Dil edinimindeki gecikmeler erken çocuklukta en sık karşılaşılan iletişim yetersizliklerdendir. Gelişimsel yetersizliği olan 3-5 yaş arası çocukların %70’i dil gelişiminde gecikme göstermektedir. Dil edinimindeki bu gecikmeler çocukların eğitim ve sosyal hayatları üzerinde ciddi olumsuz etkiler bırakmaktadır (Topbaş, 2007). Bu nedenle önemli derecede iletişim problemi yaşayan çocuklar için terapi programı hazırlamak ve uygulamak büyük bir sorumluluktur. İletişim problemleri kendi içinde çok farklı çeşit ve derecelerde karşımıza çıkabilmektedir. İletişim problemi yaşayan çocukların bir kısmı için yetersiz çevre şartları, bir kısmı içinde entelektüel becerilerin noksanlığı problemin etiyolojik faktörü olarak karşımıza çıkmaktadır. Bunların yanı sıra birçok farklı faktörler (beyin hasarı, otizm, gelişimsel bozukluklar) iletişim probleminin nedenleri arasında yer almaktadır (Maviş, 2007).
SONUÇ
Dil sorunu yaşayan çocukların ileriki yaşamlarında karşılaşacakları ciddi zorluklar nedeniyle erken tanı önem kazanmaktadır. Dil gelişiminin özellikle aile ve hekim tarafından bilinçli bir şekilde izlenmesi şüphelenilen durumlarda çocuğun uzman bir kişi tarafından değerlendirilmesi ileride yaşanması muhtemel zorlukları önlemede ilk ve en önemli etkendir. Çocuklarda dil gelişimi değerlendirilirken değerlendirme aracının alıcı ve ifade edici dilin gerek sözcük dağarcığı gerekse söz dizimi açısından anlama, kavrama, kullanma ve çıkarım yapma gibi dilsel yetilerini kapsayacak şekilde olması gerekir (Korkmaz, 2005).
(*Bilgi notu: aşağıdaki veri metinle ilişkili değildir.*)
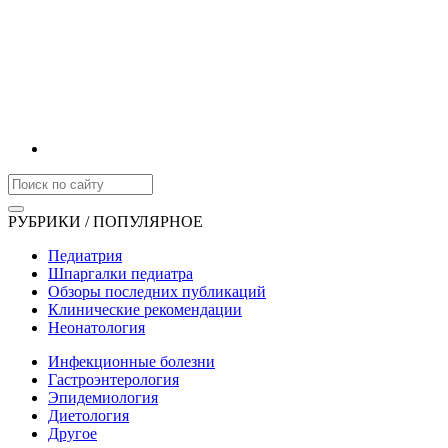
РУБРИКИ / ПОПУЛЯРНОЕ
Педиатрия
Шпаргалки педиатра
Обзоры последних публикаций
Клинические рекомендации
Неонатология
Инфекционные болезни
Гастроэнтерология
Эпидемиология
Диетология
Другое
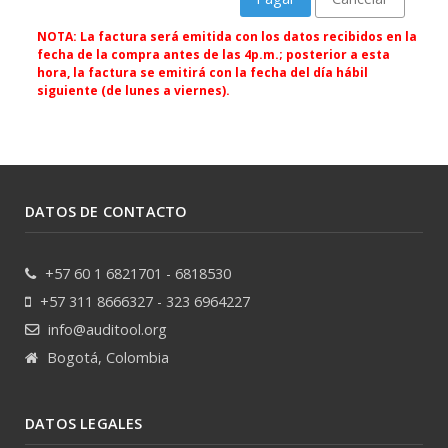
NOTA: La factura será emitida con los datos recibidos en la
fecha de la compra antes de las 4p.m.; posterior a esta
hora, la factura se emitirá con la fecha del día hábil
siguiente (de lunes a viernes).
DATOS DE CONTACTO
+57 60 1 6821701 - 6818530
+57 311 8666327 - 323 6964227
info@auditool.org
Bogotá, Colombia
DATOS LEGALES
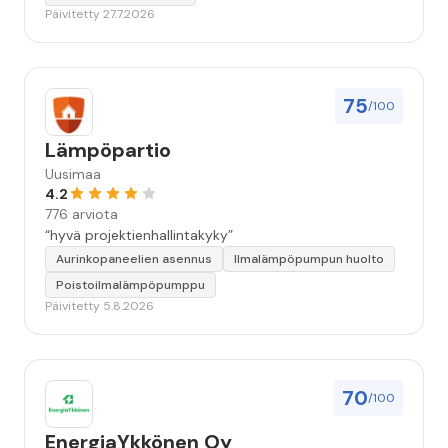
Päivitetty 27.7.2026
75
/100
Lämpöpartio
Uusimaa
4.2
776 arviota
“hyvä projektienhallintakyky”
Aurinkopaneelien asennus
Ilmalämpöpumpun huolto
Poistoilmalämpöpumppu
Päivitetty 5.8.2026
70
/100
EnergiaYkkönen Oy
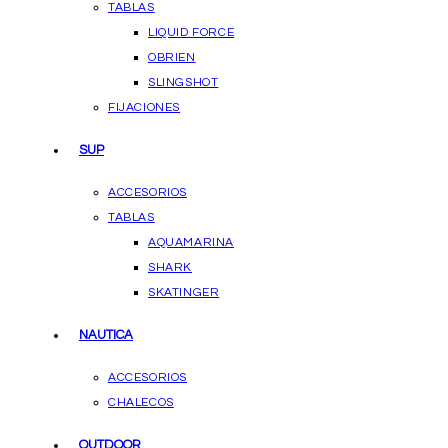
TABLAS
LIQUID FORCE
OBRIEN
SLINGSHOT
FIJACIONES
SUP
ACCESORIOS
TABLAS
AQUAMARINA
SHARK
SKATINGER
NAUTICA
ACCESORIOS
CHALECOS
OUTDOOR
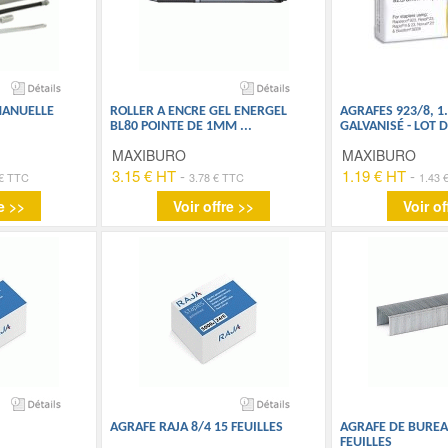
MANUELLE
ROLLER A ENCRE GEL ENERGEL
AGRAFES 923/8, 1.
BL80 POINTE DE 1MM
...
GALVANISÉ - LOT D
MAXIBURO
MAXIBURO
3.15 € HT
-
1.19 € HT
-
 € TTC
3.78 € TTC
1.43 
e >>
Voir offre >>
Voir of
AGRAFE RAJA 8/4 15 FEUILLES
AGRAFE DE BUREAU
FEUILLES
Dil ve konuşma problemi yaşayan çocukların yaşadıkları sorunların üstesinden gelmek, çocuklara etkili müdahale yöntemleri belirlemek için dil ve konuşma becerilerini çok yönlü ve doğru bir şekilde ölçen testlere ihtiyaç vardır. Bu testlerin bazı temel özelliklere sahip olması gerekir. Bunların öncelikle geçerlilik güvenilirlik çalışmalarının yapılmış olması, norm referanslı standardize testler olması kişi için oluşturulacak müdahale programının etkililiği açısından çok önemlidir. (Ege ve ark., 1998).
KAYNAKÇA
- Akçamete, G. (1993). İşitme engellilerde dil ve konuşma. Özel Eğitim Dergisi, 1(3), 2-9.
- Cüceloğlu, D. (1997). Yeniden insan insana. (15. baskı). İstanbul: Remzi Kitabevi.
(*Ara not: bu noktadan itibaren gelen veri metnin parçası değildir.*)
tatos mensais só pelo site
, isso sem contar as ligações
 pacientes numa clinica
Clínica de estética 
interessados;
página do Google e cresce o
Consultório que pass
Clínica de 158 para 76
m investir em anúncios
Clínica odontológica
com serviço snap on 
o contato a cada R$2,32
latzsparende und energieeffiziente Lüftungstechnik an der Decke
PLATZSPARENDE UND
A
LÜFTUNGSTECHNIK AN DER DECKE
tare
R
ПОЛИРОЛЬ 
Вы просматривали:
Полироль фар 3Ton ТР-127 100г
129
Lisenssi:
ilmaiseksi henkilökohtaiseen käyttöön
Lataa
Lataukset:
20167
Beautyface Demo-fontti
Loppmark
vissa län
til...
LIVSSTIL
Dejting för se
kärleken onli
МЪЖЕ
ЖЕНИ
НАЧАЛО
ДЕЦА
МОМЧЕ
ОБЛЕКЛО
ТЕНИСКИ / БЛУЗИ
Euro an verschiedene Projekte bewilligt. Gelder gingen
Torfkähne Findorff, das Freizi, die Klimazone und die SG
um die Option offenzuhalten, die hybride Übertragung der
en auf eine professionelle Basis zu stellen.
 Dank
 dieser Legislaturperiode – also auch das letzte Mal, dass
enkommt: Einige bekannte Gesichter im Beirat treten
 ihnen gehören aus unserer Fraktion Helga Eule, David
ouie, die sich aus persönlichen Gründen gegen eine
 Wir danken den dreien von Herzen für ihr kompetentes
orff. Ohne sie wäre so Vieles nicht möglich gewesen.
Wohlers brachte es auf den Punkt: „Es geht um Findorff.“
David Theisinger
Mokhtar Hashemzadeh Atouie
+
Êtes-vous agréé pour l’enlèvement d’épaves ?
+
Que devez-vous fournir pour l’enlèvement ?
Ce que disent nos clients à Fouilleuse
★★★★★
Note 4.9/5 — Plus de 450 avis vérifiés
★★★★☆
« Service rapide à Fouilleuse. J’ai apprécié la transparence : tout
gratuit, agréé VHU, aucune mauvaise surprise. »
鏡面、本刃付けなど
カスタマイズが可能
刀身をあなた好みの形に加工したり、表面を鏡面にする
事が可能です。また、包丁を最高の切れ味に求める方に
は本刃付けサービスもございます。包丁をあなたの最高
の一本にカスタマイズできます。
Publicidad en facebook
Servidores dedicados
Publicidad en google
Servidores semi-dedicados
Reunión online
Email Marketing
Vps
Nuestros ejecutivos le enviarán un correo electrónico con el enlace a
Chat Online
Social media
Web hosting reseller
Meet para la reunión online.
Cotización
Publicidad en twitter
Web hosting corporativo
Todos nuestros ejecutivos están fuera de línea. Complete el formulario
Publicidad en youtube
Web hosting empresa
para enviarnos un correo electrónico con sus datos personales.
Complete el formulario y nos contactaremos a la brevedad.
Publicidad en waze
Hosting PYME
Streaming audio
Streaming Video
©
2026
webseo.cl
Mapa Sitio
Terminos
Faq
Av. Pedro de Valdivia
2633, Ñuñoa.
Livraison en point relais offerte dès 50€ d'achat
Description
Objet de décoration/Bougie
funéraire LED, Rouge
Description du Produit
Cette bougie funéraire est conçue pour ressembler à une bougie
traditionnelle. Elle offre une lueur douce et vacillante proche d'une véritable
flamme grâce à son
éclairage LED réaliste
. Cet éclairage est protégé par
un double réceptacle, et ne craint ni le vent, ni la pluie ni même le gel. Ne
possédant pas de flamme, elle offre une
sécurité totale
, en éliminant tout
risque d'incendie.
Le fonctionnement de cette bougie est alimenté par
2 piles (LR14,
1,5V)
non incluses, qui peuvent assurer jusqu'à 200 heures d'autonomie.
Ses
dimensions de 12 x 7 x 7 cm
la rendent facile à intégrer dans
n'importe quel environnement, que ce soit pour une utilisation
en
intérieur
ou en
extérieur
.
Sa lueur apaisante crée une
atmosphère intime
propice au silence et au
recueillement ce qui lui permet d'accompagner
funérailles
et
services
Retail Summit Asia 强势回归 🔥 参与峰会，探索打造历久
- Ege, P. (2006). Farklı engel gruplarının iletişim özellikleri ve öğretmenlere öneriler. Özel Eğitim Dergisi, 7(2), 1-23.
- Ege, P., Acarlar, F. ve Güleryüz, F. (1998). Türkçe kazanımda yaş ve ortalama sözce uzunluğunun ilişkisi. Türk Psikoloji Dergisi, 13(41), 19-31.
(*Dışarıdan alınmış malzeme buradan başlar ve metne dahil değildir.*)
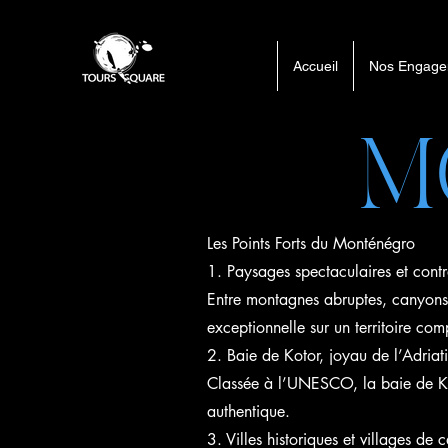
Accueil
Nos Engage
M
Les Points Forts du Monténégro
1. Paysages spectaculaires et contr
Entre montagnes abruptes, canyons 
exceptionnelle sur un territoire com
2. Baie de Kotor, joyau de l’Adriat
Classée à l’UNESCO, la baie de Kot
authentique.
3. Villes historiques et villages de 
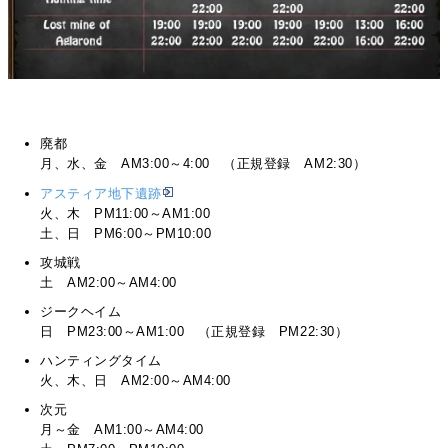
廃都
月、水、金 AM3:00～4:00 （正規登録 AM2:30）
アスティア地下遺跡
火、木 PM11:00～AM1:00
土、日 PM6:00～PM10:00
攻城戦
土 AM2:00～AM4:00
ジークヘイム
日 PM23:00～AM1:00 （正規登録 PM22:30）
ハンティングタイム
火、木、日 AM2:00～AM4:00
次元
月～金 AM1:00～AM4:00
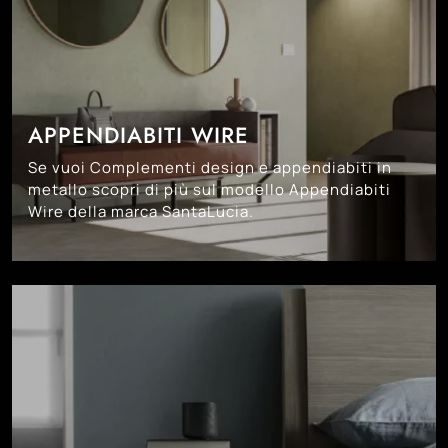
APPENDIABITI WIRE
Se vuoi Complementi design e appendiabiti in
metallo scopri di più sul modello Appendiabiti
Wire della marca SantaLucia.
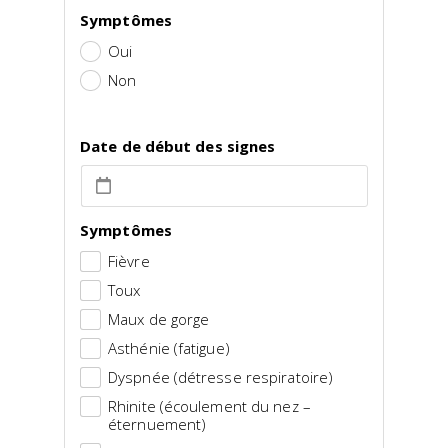
Symptômes
Oui
Non
Date de début des signes
Symptômes
Fièvre
Toux
Maux de gorge
Asthénie (fatigue)
Dyspnée (détresse respiratoire)
Rhinite (écoulement du nez –
éternuement)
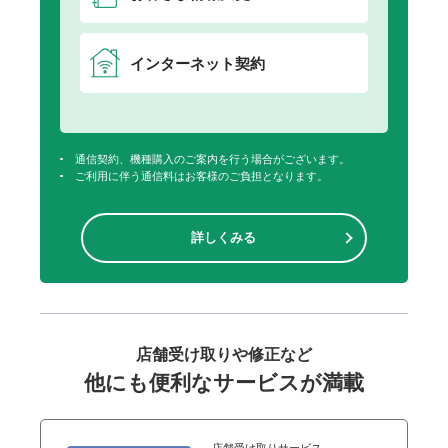
インターネット契約
通信契約、機種購入のご案内を行う場合がございます。
ご利用に伴う通信料はお客様のご負担となります。
詳しくみる
店舗受け取りや修正など
他にも便利なサービスが満載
- Korkmaz, B. (2005). Dil ve beyin: Çocuklarda dil ve konuşma bozuklukları. İstanbul: Yüce Yayım.
- Maviş, İ. (2007). Çocukta anlam bilgisi gelişimi. Topbaş S. (Ed.), Dil ve kavram gelişimi içinde (129-148). Ankara: Kök Yayıncılık.
- Topbaş, S. (2007). Dil ve kavram gelişimi. (3. Baskı). Ankara: Kök Yayıncılık.
- Topbaş S. (2004/2005). Türkçe sesletim ve sesbilgisi testi. Ankara: MEB Yayın. 4. Akşam Sanat Okulu.